Why is Governor Jeb Bush interfering? He has no right to keep this woman in a vegetative state. The main problem is that the Federal government has become too powerful.

2 comments:

June said...

Congress passed a law specifically to make doctors reinsert the feeding tube, and a state court said it was unconstitutional. It doesn't sound like the Federal Government is too powerful in this case. Also Jeb Bush is the governor of Florida which is a position in the state government, not the federal government.

The government is in place to proctect us as citizens. It seems to me this is its main duty. If government officials deem that this woman needs protection, should they not do anything? I personally think it is way out of hand, but obviously for different reasons than you do.

Dr. Tufte said...

I have two initial thoughts: 1) how is this related to ManEc, and 2) how can we only have 1 comment on this so far when everyone in the country is talking about it?
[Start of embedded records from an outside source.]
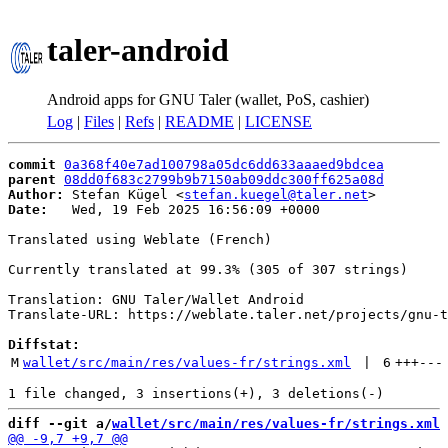
taler-android
Android apps for GNU Taler (wallet, PoS, cashier)
Log
|
Files
|
Refs
|
README
|
LICENSE
commit
0a368f40e7ad100798a05dc6dd633aaaed9bdcea
parent
08dd0f683c2799b9b7150ab09ddc300ff625a08d
Author:
 Stefan Kügel <
stefan.kuegel@taler.net
Date:
   Wed, 19 Feb 2025 16:56:09 +0000

Translated using Weblate (French)

Currently translated at 99.3% (305 of 307 strings)

Translation: GNU Taler/Wallet Android

Translate-URL: https://weblate.taler.net/projects/gnu-t
Diffstat:
M
wallet/src/main/res/values-fr/strings.xml
 | 
6
+++
---
diff --git a/
wallet/src/main/res/values-fr/strings.xml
Well here are a few economics ideas.

1) Living wills are a good created to address this problem. It is common for goods to be brought into existence to address demands that people didn't know they had.
2) A living will is a good that, frankly, benefits others more than it does yourself. Most deaths are a big fat negative externality for the people who have to clean up the details (unless you leave them a huge estate that makes it all worthwhile). This means that most individuals will not think a living will is worth the money, unless they care deeply about those around them. (There's a nasty insight about Terry Schiavo there.)

Here's another nasty insight: if Congress was really interested in helping people, rather than just grandstanding, they'd offer a subsidy for taking out a living will. A basic and solid will/living will combo costs about $500. A subsidy of a $1000 or so would make a whole lot of future Terry-Schiavo-like-cases disappear.

BTW: the media has not been very good at reporting the deep paper trail in this case, in which a sequence of levels within the judicial system has spent a lot of time and effort establishing that the parents don't have much of a case or supporting position. And, without diminishing their religious faith or emotional attachment, the parents and supporters have never brought to the table a plan that didn't involve other parties carrying their costs.